Camera trajectory design plays a crucial role in video production, serving as a fundamental tool for conveying directorial intent and enhancing visual storytelling. In cinematography, Directors of Photography meticulously craft camera movements to achieve expressive and intentional framing. However, existing methods for camera trajectory generation remain limited: Traditional approaches rely on geometric optimization or handcrafted procedural systems, while recent learning-based methods often inherit structural biases or lack textual alignment, constraining creative synthesis.
In this work, we introduce an auto-regressive model inspired by the expertise of Directors of Photography to generate artistic and expressive camera trajectories. We first introduce DataDoP, a large-scale multi-modal dataset containing 29K real-world shots with free-moving camera trajectories, depth maps, and detailed captions in specific movements, interaction with the scene, and directorial intent.

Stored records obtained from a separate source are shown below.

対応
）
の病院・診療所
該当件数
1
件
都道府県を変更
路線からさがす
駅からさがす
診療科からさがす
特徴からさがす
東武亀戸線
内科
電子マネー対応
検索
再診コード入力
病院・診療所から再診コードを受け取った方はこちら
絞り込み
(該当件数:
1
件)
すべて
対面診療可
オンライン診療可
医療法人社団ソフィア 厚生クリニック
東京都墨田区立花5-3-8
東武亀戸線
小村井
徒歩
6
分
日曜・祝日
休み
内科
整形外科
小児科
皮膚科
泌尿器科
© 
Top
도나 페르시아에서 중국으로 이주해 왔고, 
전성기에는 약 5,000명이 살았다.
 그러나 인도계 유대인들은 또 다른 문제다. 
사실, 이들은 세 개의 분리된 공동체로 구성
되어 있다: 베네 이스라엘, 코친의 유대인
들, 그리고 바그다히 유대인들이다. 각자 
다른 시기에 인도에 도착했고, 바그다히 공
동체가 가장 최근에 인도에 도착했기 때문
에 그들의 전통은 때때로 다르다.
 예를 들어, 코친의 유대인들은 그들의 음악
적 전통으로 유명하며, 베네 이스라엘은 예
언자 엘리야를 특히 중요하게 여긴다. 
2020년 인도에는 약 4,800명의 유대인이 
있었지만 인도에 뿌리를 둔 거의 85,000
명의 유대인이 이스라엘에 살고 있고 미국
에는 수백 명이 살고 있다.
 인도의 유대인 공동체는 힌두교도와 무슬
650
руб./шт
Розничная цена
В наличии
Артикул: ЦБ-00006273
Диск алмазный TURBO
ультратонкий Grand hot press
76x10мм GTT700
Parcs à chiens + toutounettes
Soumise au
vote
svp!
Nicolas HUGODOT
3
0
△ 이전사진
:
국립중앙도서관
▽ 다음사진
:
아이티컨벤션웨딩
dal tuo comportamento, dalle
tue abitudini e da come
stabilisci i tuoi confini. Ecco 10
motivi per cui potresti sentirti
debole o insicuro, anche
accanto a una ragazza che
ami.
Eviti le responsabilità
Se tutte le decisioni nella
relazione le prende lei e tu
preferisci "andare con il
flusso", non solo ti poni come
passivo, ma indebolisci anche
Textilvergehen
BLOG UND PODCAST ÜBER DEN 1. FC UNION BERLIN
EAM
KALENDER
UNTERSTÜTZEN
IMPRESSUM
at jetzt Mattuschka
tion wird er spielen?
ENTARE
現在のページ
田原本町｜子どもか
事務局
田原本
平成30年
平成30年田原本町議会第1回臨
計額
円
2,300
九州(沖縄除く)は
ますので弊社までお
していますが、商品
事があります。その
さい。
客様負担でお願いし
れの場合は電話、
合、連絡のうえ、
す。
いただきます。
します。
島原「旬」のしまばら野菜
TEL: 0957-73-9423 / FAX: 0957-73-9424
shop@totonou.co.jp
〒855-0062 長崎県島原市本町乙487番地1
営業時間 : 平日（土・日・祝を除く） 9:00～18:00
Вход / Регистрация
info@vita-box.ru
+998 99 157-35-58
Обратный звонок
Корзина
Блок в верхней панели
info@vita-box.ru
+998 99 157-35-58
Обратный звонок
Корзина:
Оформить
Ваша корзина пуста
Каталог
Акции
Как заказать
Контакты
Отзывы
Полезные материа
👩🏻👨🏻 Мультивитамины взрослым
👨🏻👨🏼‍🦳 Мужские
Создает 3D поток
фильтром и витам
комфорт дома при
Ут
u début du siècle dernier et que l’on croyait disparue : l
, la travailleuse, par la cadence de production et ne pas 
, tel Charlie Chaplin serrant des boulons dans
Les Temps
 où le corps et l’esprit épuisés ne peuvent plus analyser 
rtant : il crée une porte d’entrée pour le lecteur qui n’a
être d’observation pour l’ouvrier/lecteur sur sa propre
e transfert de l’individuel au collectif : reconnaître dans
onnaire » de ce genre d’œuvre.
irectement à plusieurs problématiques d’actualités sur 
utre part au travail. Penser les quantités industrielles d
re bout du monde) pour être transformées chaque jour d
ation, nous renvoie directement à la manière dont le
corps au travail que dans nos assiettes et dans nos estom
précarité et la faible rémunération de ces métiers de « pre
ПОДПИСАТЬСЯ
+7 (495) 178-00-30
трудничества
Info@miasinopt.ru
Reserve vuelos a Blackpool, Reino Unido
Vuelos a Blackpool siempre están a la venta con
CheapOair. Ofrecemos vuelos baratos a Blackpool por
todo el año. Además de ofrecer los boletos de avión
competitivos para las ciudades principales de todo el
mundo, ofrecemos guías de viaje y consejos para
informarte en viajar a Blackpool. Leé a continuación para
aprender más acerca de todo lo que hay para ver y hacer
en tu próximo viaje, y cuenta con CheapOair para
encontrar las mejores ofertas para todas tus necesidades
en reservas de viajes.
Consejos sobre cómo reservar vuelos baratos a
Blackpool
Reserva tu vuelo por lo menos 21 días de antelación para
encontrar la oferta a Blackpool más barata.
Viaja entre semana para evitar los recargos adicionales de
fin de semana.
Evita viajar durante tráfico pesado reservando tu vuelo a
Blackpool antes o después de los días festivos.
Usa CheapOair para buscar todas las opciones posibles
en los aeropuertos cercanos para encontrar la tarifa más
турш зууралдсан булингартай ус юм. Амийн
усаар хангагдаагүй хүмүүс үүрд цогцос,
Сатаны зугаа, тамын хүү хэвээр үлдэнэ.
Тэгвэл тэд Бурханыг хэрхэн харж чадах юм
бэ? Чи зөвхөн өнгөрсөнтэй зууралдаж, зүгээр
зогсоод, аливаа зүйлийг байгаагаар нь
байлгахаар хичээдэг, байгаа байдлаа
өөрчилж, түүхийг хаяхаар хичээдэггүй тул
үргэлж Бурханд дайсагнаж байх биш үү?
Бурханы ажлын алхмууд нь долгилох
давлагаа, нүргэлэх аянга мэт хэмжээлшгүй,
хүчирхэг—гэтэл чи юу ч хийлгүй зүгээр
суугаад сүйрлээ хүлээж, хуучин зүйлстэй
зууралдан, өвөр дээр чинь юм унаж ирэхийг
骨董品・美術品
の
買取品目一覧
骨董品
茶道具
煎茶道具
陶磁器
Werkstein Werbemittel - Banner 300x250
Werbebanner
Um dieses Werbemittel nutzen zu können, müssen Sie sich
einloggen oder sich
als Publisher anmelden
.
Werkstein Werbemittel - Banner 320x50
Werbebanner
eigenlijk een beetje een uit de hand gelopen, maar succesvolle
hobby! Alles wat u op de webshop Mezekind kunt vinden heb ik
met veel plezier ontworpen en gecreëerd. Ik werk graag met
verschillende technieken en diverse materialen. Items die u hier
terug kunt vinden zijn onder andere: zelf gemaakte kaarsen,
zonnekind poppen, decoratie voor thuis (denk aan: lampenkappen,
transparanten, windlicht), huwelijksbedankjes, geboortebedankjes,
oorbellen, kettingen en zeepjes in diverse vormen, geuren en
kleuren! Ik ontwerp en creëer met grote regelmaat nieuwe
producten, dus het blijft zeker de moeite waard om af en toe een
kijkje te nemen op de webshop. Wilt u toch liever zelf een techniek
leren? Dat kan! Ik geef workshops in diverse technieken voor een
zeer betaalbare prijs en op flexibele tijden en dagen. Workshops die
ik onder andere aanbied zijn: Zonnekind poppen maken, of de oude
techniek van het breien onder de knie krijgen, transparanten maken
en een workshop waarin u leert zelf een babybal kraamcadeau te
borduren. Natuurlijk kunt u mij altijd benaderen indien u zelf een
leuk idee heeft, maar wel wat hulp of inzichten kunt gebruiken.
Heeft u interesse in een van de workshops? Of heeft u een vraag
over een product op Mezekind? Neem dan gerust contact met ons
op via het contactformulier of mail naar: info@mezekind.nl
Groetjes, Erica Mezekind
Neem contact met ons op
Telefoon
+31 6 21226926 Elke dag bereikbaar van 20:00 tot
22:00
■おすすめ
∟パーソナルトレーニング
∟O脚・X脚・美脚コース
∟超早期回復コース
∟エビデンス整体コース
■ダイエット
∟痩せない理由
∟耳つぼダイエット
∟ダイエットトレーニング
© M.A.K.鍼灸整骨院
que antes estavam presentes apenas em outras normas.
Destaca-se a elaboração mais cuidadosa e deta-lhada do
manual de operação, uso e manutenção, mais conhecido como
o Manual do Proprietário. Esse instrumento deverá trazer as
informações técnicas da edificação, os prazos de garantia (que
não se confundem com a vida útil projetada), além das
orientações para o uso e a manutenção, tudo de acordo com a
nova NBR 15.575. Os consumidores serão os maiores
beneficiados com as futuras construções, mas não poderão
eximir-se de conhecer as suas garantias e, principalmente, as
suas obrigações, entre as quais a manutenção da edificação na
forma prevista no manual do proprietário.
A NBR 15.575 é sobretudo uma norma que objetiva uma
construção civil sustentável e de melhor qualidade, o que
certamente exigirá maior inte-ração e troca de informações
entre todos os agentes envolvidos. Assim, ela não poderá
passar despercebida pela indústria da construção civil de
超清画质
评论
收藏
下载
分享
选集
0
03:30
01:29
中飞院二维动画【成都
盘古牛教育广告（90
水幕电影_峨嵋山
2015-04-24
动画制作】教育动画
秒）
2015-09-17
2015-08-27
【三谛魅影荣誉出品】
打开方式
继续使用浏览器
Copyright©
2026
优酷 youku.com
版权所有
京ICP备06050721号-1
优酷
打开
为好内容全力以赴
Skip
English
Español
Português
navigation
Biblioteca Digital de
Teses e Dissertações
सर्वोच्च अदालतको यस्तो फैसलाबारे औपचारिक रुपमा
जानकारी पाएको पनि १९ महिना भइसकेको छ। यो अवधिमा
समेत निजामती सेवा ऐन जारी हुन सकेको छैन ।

Thanks to the comprehensive and diverse database, we further train an auto-regressive, decoder-only Transformer for high-quality, context-aware camera movement generation based on text guidance and RGBD inputs, named GenDoP. Extensive experiments demonstrate that compared to existing methods, GenDoP offers better controllability, finer-grained trajectory adjustments, and higher motion stability. We believe our approach establishes a new standard for learning-based cinematography, paving the way for future advancements in camera control and filmmaking. Our code and data will be publicly available.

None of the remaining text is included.